Berger further explains his rationale on how to keep interests aligned between the patent owner and litigation team by agreeing on budgets for various phases of the lawsuits, and then discounting the budget by capping certain phases and trading an upside reward with the litigation team if the patent owner successfully licenses or obtains an award in litigation. Berger continues:
Contingency [litigation] is called lawyer financing, and it's way more expensive from anything you would get from even the most savage investors on Wall Street. You're giving away 40% of the upside plus you're paying expenses, and you do lose a fair amount of control over the case. ... As a company, we don't really want or need for capital because we're public and the market is relatively efficient. So, if you have a good asset, you're able to get it financed. If we're not really interested in lawyer financing, we're able to get it cheaper elsewhere. We're really doing is aligning the law firm's interests with our own.Vringo as a company is a meritocracy. That applies to everybody in our huddle, whether they are employees, contractors or professionals either inside or from an outside firm.
In addition, Berger hinted about future hiring to bring licensing expertise in house, in an effort to further increase margins, saying "You can watch for personnel announcements from us in the coming weeks about people that we're bringing in that have licensing expertise."
One thing the Vringo team absolutely agreed with me about is the effort involved to generate a return on the Nokia portfolio. While filing lawsuits and accepting "nuisance" level settlements often winds up being the faster, more certain and less costly route to revenue generation, such a model rarely generates positive returns on an 8-figure investment. Berger comments, "Expectations are an enemy to a lot of things in life. I never go into these things with the expectation that we're going to have a quick collection. This might take awhile; it might not. It might be partially monetized, in some areas, relatively quickly, and in others it will take longer. It's a very, very large portfolio and there's a lot of elements to it."
Meanwhile, the Vringo team, including Berger and Weinstein, are doing everything they can to assure investors that the $100,000 AOL (AOL) partial settlement is not indicative of Vringo's overall licensing strategy. While transparency dictates that Vringo disclose the amount paid by AOL, confidentiality obligations prevent Berger from disclosing AOL's base revenue or the amount Vringo would have sought at trial.
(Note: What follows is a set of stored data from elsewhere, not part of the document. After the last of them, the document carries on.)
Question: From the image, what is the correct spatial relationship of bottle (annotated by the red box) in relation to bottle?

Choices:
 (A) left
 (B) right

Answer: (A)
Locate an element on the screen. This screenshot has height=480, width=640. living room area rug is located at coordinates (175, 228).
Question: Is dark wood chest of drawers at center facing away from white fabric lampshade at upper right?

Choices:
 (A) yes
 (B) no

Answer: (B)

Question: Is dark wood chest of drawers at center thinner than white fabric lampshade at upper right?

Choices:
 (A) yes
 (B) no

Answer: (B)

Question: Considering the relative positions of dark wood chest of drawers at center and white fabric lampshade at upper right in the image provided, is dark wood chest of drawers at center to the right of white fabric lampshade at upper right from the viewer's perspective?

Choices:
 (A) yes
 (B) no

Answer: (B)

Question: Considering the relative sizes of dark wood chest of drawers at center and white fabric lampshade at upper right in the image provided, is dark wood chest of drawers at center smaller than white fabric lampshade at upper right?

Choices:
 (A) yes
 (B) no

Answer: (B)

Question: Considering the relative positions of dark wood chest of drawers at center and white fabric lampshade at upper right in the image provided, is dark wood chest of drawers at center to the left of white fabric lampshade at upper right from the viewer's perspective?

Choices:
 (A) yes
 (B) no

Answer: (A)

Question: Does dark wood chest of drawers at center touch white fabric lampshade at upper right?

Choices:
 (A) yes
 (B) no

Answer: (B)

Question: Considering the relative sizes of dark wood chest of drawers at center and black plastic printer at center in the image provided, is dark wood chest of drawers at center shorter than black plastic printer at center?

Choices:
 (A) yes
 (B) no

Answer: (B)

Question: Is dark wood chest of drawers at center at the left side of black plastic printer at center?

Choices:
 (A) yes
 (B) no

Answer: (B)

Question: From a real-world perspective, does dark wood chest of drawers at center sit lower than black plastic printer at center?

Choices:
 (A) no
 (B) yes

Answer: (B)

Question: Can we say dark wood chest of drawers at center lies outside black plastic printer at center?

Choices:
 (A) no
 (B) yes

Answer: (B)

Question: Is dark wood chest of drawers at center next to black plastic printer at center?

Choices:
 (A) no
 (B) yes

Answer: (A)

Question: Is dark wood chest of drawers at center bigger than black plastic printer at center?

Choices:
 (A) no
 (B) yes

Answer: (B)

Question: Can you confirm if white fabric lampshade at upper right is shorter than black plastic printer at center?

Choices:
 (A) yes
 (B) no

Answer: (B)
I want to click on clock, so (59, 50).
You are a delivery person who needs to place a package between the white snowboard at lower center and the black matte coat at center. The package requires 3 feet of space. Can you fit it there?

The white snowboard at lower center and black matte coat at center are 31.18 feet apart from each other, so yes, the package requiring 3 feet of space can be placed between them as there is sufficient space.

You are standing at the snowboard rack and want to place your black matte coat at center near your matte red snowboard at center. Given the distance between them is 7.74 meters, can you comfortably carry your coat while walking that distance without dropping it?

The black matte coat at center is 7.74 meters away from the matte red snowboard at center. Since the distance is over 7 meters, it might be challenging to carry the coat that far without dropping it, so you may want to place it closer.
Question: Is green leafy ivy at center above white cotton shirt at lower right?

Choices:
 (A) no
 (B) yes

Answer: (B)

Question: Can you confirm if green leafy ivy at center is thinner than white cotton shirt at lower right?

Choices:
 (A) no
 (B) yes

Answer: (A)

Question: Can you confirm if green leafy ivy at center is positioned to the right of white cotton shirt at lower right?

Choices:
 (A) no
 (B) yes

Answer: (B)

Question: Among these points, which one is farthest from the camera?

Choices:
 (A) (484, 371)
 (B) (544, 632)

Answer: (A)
Nevertheless, Google has always been Vringo's primary target in the Eastern Virginia litigation, considering the Mountain View, CA firm's revenues trump Loundon County, VA-based AOL by a margin of nearly 30 to 1. On top of that, a sizable chunk of AOL's advertising revenue relates to their use of Google technology which is still at issue in the case.
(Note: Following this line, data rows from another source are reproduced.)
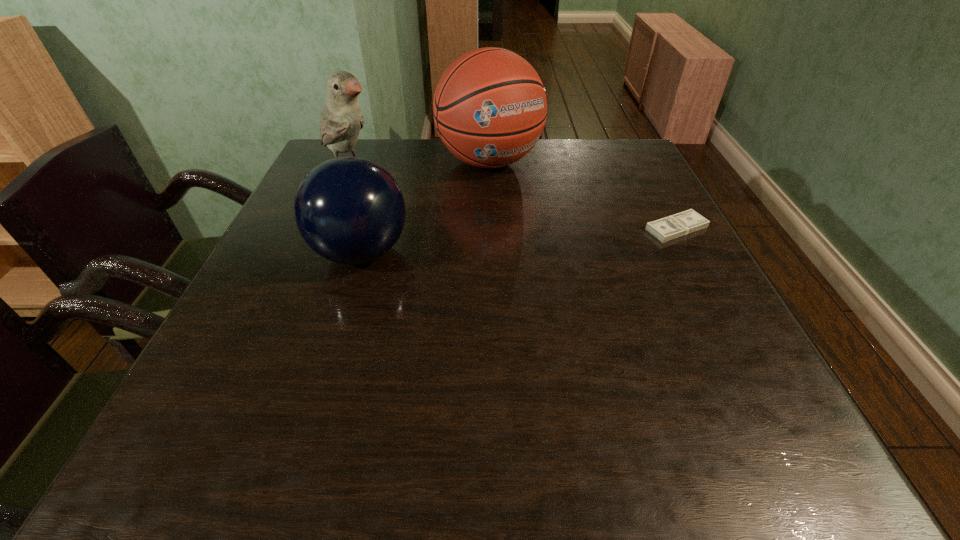 Find the location of `free point located 0.400m at the face of the bird`. free point located 0.400m at the face of the bird is located at coordinates (479, 238).

This screenshot has width=960, height=540. Find the location of `vacant point located 0.140m at the face of the bird`. vacant point located 0.140m at the face of the bird is located at coordinates (404, 197).

You are a GUI agent. You are given a task and a screenshot of the screen. Output one action in this format:
    pyautogui.click(x=<x>, y=<y>)
    Task: Click on the free region located at the face of the bird
    This screenshot has width=960, height=540.
    Given the screenshot: What is the action you would take?
    pyautogui.click(x=431, y=212)

Locate an element on the screen. Image resolution: width=960 pixels, height=540 pixels. basketball at the far edge is located at coordinates (490, 106).

What are the coordinates of `bird at the far edge` in the screenshot? It's located at (341, 122).

Find the location of `bowling ball present at the left edge`. bowling ball present at the left edge is located at coordinates (349, 210).

I want to click on bird situated at the left edge, so pyautogui.click(x=341, y=122).

The height and width of the screenshot is (540, 960). Find the location of `object present at the right edge`. object present at the right edge is located at coordinates (683, 223).

Identify the location of object that is at the far left corner. (341, 122).

Locate an element on the screen. This screenshot has width=960, height=540. vacant space at the far edge is located at coordinates (399, 163).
Whether the purchase will pay off for Vringo and its investors still remains to be seen, but success will require the ringtone company-turned-IP Monetization firm to maintain discipline with respect to budgeting its outsourced litigation efforts and pricing with respect to any early licensing and settlement agreements. Restrictions on litigating against wireless service providers potentially limits the usefulness of patents covering the infringing use of patented methods by network operators--something Harris Corporation (HRS) learned during its litigation with Ericsson in 2010--but Weinstein and Berger say that this has been factored into their analysis as well, giving them confidence going into this new campaign.